La La demande mondiale de pistaches augmente en raison de la prolifération de multiples produits dans l'industrie cosmétique et de leur valeur nutritionnelle dans le cadre d'une alimentation équilibrée.
Sa forte demande et sa faible production en font un culture stratégique pour l'investissement des grands producteurs.
En ce qui concerne notre région, l’Espagne a actuellement un taux de production inférieur en termes de superficie plantée, de superficie en pleine production et de rendement de production par rapport à d’autres pays comme les États-Unis et la Turquie.


D'après ces données, nous devons préciser que la majeure partie de la production au Moyen-Orient Elle est réalisée dans des conditions de terres arides car les pistaches sont résistantes à la sécheresse, avec des niveaux de rentabilité toujours optimaux en raison de la demande susmentionnée. Cependant, les meilleurs rendements de production sont obtenus dans les systèmes d'irrigation pratiqués principalement dans la région de Californie, aux États-Unis.
En approfondissant l'analyse quantitative, nous pouvons détecter une grande différence de productivité entre les deux milieux de culture, qualifiant les rendements moyens inclus dans les terres sèches de 1.4 kg/arbre contre 16-18 kg/arbre qui nous offrent des pratiques d’irrigation.
En Espagne, il est connu que l’eau, tant en termes de disponibilité que de coût, est un facteur limitant lors de la planification des stratégies de gestion agronomique. Par conséquent, la solution la plus équilibrée et standardisée dans la recherche d'un équilibre entre l'augmentation du rendement de production et les ressources disponibles dans les pistaches est la pratique et l'étude de ce qu'on appelle l'irrigation à déficit contrôlé (CDI) (Mitchell et al, 1984), basée sur l'idée de réduire les apports en eau dans les périodes phénologiques où un déficit hydrique contrôlé n'affecte pas de manière significative la production et la qualité de la récolte, couvrant entièrement la demande pour le reste de la culture.
Cependant, compte tenu de la différence de performance affichée, il faut centraliser car ces pertes pourraient survenir malgré la définition.

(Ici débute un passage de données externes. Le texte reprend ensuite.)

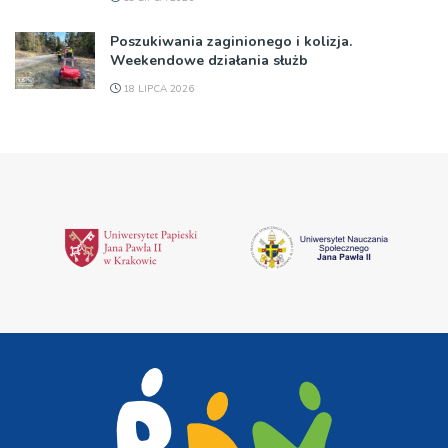
Poszukiwania zaginionego i kolizja.
Weekendowe działania służb
18 LIPCA 2026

Nous pouvons résumer la pratique, en 3 moments phénologiques précis:
- Début de la croissance végétative et productive (de la germination à la croissance rapide de la fin des fruits), donc le manque d'eau à ce stade peut affecter directement la taille et le calibre du fruit tout en encourageant l'ouverture du fruit.
- De la mi-mai au début juillet (de la croissance maximale des fruits au début de la croissance des graines), ayant l'inconvénient dans ce cas de pouvoir augmenter le pourcentage de fruits ouverts très tôt, provoquant des problèmes d'aflatoxines.
- Développement rapide de la graine jusqu'à la récolte, ce qui peut affecter le poids individuel de la graine, l'augmentation de l'avortement de celle-ci et l'augmentation des fruits fermés, c'est donc dans cette phase que nous trouvons le plus grand besoin d'une gestion correcte de la pratique.
Dans ce contexte, les besoins et les contributions corrélées continuent d’être étudiés de manière précise pour influencer l’évapotranspiration des cultures (ETo) à travers la corrélation déjà connue ETc = Kc x ETo.
En ce sens, depuis Cultifort, il y a une connaissance précise de biostimulation pour la gestion de ladite variable par l'utilisation technique de ce qu'on appelle osmorégulateurs, afin d'avoir une réponse de résistance au niveau cellulaire consistant en une diminution du potentiel hydrique dans les tissus végétaux, ce qui entraîne une une meilleure utilisation de l'eau fournie et, par conséquent, il n’y a pas de diminution de la turgescence ou de la productivité photosynthétique.
Par conséquent, l'objectif de l'ajustement osmotique par le biais d'osmorégulateurs est de maintenir la turgescence constante de la cellule cible par phénologie grâce à l'accumulation de substances osmotiquement actives, provoquant une diminution du potentiel osmotique et régulant la perte d'eau par le contrôle stomatique, comme des acides organiques spécifiques, certains sucres simples et certains acides aminés.
Parmi la gamme de solutions nutritionnelles Cultifort, Foliton, ÉVOLUTION BVC (anciennement BVC 2021) y Cultimar Plus Ils agissent comme osmorégulateurs, contribuant ainsi à la gestion du stress hydrique dans la culture du pistachier.